West and Grand

Book Review: The Life of the World to Come

I want you to take a chance on a book.  If we’re honest, almost every book we pick up is a risk.  What if it’s no good?  What if we waste all of our time reading it and are left unsatisfied?  What if it’s “important” or “lyrical” but we hate it?  Maybe it’s considered a great and important work — but what if we can’t even get into it?  On the other hand, what if it’s amazingly good?  What if we finish reading it and we can’t let the characters go?  Or, what if it’s a fun, trashy read and we risk letting people know that we like fun, trashy reads?  So many what ifs.  Almost as many what ifs as books.

However, sometimes you can take a risk and it can pay off superbly.  I don’t spend much time with new fiction; I like to wait a few years for the wheat and chaff to separate, for the cream to rise, for me not to waste time.  But, I had time to kill.  I promised I would pick up an advanced reader copy among the dozens in the Bookstore, and I had promised I would write a quick blurb.  The book I finally (reluctantly) picked up was The Life of the World to Come, by Dan Cluchey.  

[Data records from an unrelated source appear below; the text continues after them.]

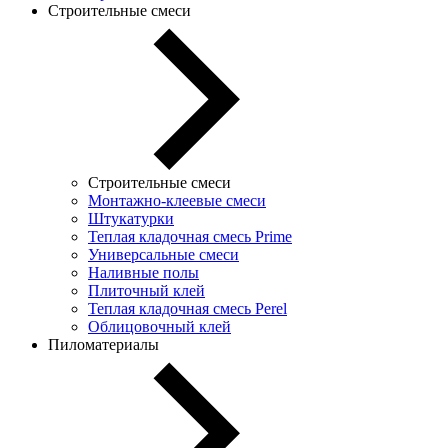
Строительные смеси
Строительные смеси
Монтажно-клеевые смеси
Штукатурки
Теплая кладочная смесь Prime
Универсальные смеси
Наливные полы
Плиточный клей
Теплая кладочная смесь Perel
Облицовочный клей
Пиломатериалы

The risks?  Many.  This is Cluchey’s first novel.  For every first novel in a very successful career, or for every one-hit wonder, there are hundreds of books forgotten, many deservedly.  Dan Cluchey was an adviser and writer for the Obama administration and worked on health care reform.  Politics aside, how many hearts beat faster at the soaring rhetoric of a speech on health care?  The cover is navy blue with depressing looking stick people.  The story?  Leo and Fiona fall in love and break up.   Leo is a defending an inmate on death row who absolutely refuses to help his own case.   This is the stuff dreams are made of, if you like dreams that have you leaking tears.

Early on, Leo tells us that, “I am not a sudden person, but something in her chased that all away”.  Likewise, I am not a sudden person, but something in this book grabbed me and held on.  Forget everything I’ve told you, every reason not to read this book.  The writing is buoyant, at times almost luminous—and isn’t that a word overused in book reviews?  Leo and his friends are just leaving school and entering the “real” world and the writing takes me back to the great conversations of college, when topics were weighty and friends were witty and possibilities seemed limitless.  After, we follow Leo through his break-up, we follow Leo through his work with Michael, the death row inmate who may not be saved, and these walks are parallel.  The tale isn’t linear; we jump through time a bit, and we hop from idea to idea.  For the most part, this is deftly done.  The story is gentle and some readers have suggested it doesn’t have much of a plot.  I know what they mean, but this is a book about life, and life isn’t an action-adventure movie with explosions in every scene.  In living, some moments are pivotal and some are just moments — but isn’t that where the real meat is?  

As Leo worries about the world that is, the worlds that are to come, and the infinite possibilities of all the possible worlds, he finally learns to be in the present and to be content.  My problem with so many modern novels is that people don’t often just live — life must be imbued with great meaning, great struggle, or great misery.  To steal a line from Leo, “It isn’t what you wanted, but, you know, it’s actually even better, because it’s what’s here.”  Life is what’s here, and sometimes it just has to be lived.